Jim Irsay called Hall of Fame owners Art Rooney, Wellington Mara and Lamar Hunt his uncles in the NFL, but at the same time, his Indianapolis office was the only one in football to feature Jerry Garcia's guitar and the original manuscript scroll of Jack Kerouac's counterculture classic On the Road. He emphasized stability and patience with the Colts, while his personal life was often marked by turbulence. He was the NFL's flower-child owner, but also one of its throwbacks.
On Wednesday, Irsay died at 65, having brought calm -- and a championship -- to a franchise that had once been infamous for the dead-of-night move from Baltimore his father orchestrated.
"We are devastated to announce our beloved Owner & CEO, Jim Irsay, passed away peacefully in his sleep this afternoon," the Colts said in a statement Wednesday evening. "Jim's dedication and passion for the Indianapolis Colts in addition to his generosity, commitment to the community, and most importantly, his love for his family were unsurpassed. Our deepest sympathies go to his daughters, Carlie Irsay-Gordon, Casey Foyt, Kalen Jackson, and his entire family as we grieve with them.
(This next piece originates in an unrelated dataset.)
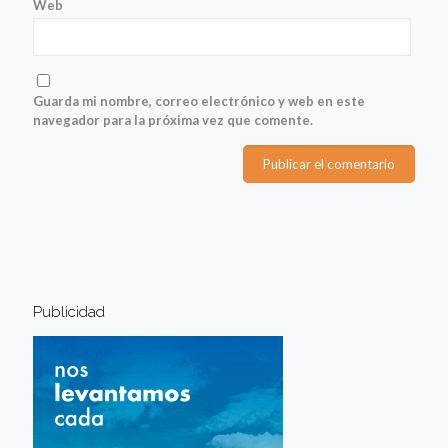
Web
Guarda mi nombre, correo electrónico y web en este
navegador para la próxima vez que comente.
Publicidad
"Some of Jim's fondest memories came from his youth working training camps in Baltimore and growing relationships with players, coaches, and staff whom he considered his extended family. He worked in every department before he was named the youngest general manager in team history in 1984 when the Colts arrived in Indianapolis. After he took sole ownership in 1997, he led the Colts to a long series of division titles and brought the city its first Super Bowl Championship. Jim's love and appreciation for the NFL in addition to its history, tradition, and principles influenced him to become a steward of the game throughout his 50-plus years in the League.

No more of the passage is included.